◆ Extracted data entries:
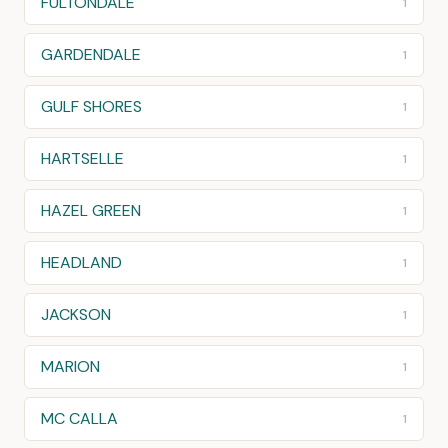
FULTONDALE
1
GARDENDALE
1
GULF SHORES
1
HARTSELLE
1
HAZEL GREEN
1
HEADLAND
1
JACKSON
1
MARION
1
MC CALLA
1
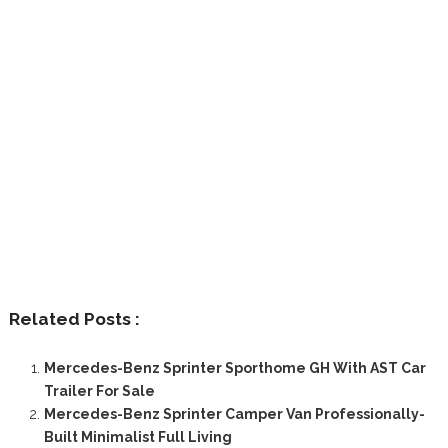
Related Posts :
Mercedes-Benz Sprinter Sporthome GH With AST Car
Trailer For Sale
Mercedes-Benz Sprinter Camper Van Professionally-
Built Minimalist Full Living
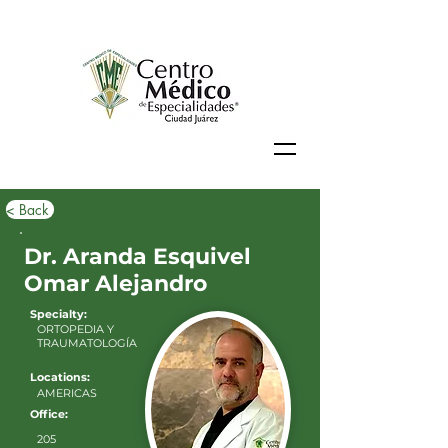
< Back
Dr. Aranda Esquivel
Omar Alejandro
Specialty:
ORTOPEDIA Y
TRAUMATOLOGÍA
Locations:
AMERICAS
Office:
205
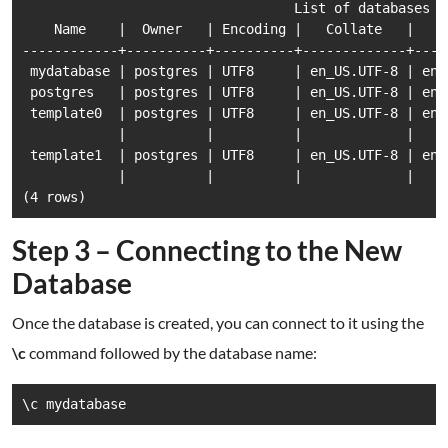
                                  List of databases

    Name    |  Owner   | Encoding |   Collate   |    
------------+----------+----------+-------------+----
 mydatabase | postgres | UTF8     | en_US.UTF-8 | en_U
 postgres   | postgres | UTF8     | en_US.UTF-8 | en_U
 template0  | postgres | UTF8     | en_US.UTF-8 | en_
            |          |          |             |    
 template1  | postgres | UTF8     | en_US.UTF-8 | en_
            |          |          |             |    
(4 rows)
Step 3 – Connecting to the New
Database
Once the database is created, you can connect to it using the
\c
command followed by the database name:
\c mydatabase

◆ WORK TASK: Only the entries themselves should be output, word for word, with all pictures omitted.

◆ REPLY:
FULTONDALE
1
GARDENDALE
1
GULF SHORES
1
HARTSELLE
1
HAZEL GREEN
1
HEADLAND
1
JACKSON
1
MARION
1
MC CALLA
1
Related Posts :
Mercedes-Benz Sprinter Sporthome GH With AST Car
Trailer For Sale
Mercedes-Benz Sprinter Camper Van Professionally-
Built Minimalist Full Living
< Back
Dr. Aranda Esquivel
Omar Alejandro
Specialty:
ORTOPEDIA Y
TRAUMATOLOGÍA
Locations:
AMERICAS
Office:
205
                                  List of databases

    Name    |  Owner   | Encoding |   Collate   |    
------------+----------+----------+-------------+----
 mydatabase | postgres | UTF8     | en_US.UTF-8 | en_U
 postgres   | postgres | UTF8     | en_US.UTF-8 | en_U
 template0  | postgres | UTF8     | en_US.UTF-8 | en_
            |          |          |             |    
 template1  | postgres | UTF8     | en_US.UTF-8 | en_
            |          |          |             |    
(4 rows)
Step 3 – Connecting to the New
Database
Once the database is created, you can connect to it using the
\c
command followed by the database name:
\c mydatabase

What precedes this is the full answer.